Walking changes a space into a place. It changes the unfamiliar to the familiar. It turns a stranger into a passerby and possibly into a neighbor. A friendly face becomes an invitation. Exchanges of hospitality can turn into a conversation. Maybe even a friendship—I have some very close friends who I met as strangers on a sidewalk. Walking changes my outdoors, and a quick jaunt will often lead to a brief but meaningful interaction.
Now, people will tell you that walking is good for your physical health. And your mental health. And your spiritual health. But none of that, praiseworthy as they are, gets me out my door onto the streets. I’m not a fan of the “eat your vegetables” approach to walking. There are many ways to be healthy. I’m not interested in walking to stay healthy. I’m interested in walking to encounter others. To learn about the world. To learn about myself in the world. To understand what it is to be in the world in all its richness and complexity and beauty and suffering. And to open my arms and embrace it.

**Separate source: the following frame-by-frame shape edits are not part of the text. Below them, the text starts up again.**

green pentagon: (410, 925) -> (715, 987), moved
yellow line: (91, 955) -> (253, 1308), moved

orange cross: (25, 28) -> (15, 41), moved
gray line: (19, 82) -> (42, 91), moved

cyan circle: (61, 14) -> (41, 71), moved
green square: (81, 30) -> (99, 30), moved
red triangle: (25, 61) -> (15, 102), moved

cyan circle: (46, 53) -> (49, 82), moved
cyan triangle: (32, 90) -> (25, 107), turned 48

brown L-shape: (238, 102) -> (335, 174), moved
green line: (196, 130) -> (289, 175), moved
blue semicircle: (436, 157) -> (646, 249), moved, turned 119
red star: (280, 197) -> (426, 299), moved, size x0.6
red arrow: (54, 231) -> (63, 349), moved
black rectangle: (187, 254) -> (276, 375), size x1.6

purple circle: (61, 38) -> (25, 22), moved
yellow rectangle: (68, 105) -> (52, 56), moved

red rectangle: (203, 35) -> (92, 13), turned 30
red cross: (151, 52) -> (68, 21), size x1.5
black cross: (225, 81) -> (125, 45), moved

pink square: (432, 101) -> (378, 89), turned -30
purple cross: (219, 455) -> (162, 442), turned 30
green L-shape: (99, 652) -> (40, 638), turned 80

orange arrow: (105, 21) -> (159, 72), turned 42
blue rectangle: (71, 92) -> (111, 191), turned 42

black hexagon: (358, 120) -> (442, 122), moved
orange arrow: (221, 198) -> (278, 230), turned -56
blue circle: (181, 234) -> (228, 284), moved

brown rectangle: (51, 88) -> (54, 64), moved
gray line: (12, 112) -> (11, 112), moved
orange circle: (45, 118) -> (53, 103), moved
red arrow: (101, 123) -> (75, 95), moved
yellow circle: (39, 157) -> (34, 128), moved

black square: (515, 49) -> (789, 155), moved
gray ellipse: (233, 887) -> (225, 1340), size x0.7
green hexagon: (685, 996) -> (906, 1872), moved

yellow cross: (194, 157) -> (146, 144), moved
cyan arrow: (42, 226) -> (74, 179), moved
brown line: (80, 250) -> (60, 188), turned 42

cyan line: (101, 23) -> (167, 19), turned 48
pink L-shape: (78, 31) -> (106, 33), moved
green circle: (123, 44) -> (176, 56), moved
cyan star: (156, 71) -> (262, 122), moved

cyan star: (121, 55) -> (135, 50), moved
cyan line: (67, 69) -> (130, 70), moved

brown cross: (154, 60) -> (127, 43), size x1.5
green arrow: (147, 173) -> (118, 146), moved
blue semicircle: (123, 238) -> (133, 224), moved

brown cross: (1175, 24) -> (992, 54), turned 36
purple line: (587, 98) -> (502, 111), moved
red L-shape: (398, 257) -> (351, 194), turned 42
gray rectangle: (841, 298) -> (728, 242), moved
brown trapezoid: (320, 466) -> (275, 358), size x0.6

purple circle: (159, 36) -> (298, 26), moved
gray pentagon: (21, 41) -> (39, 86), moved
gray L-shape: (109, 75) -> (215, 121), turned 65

Truth be told, if walking was bad for me I’d still be doing it.
It is 3:30am. We have walked through the Bowery and Chinatown and across the Brooklyn Bridge. In Brooklyn we have meandered through Fort Greene, Clinton Hill, and Prospect Heights. We spent some time looking for a bar, but all of them are closed. Another sign of the unsure times we are living in.
I am exhausted, but I have one last good thought in me. I point us towards Flatbush Avenue, and there we find Sharlene’s. The bar is still open. Last call. We buy beers and gulp down glasses of water. Garnette immediately befriends the few people still at the bar and a woman shows us her nails.
When the bar finally closes I turn to Garnette and make my confession. We’re only a few blocks away from my apartment. I need to go home. I will not make our destination. The sunrise.
There is no judgement on Garnette’s part. He just asks to walk me home.
“One of the last things I will say about walking is how it is truly and deeply a wonderful way to form a friendship. Two people walking alongside each other. Moving together in rhythm. Moving together at a human pace. Often the whole world will be closed off from them while they focus on their conversation. Or sometimes they let the world in, and observe it quietly together. Walking is a beautiful way to form a friendship.”
When we get to my apartment Garnette ends our evening in the same way we started it. He hugs me. And then, once he is sure I am safely inside, he walks into the night.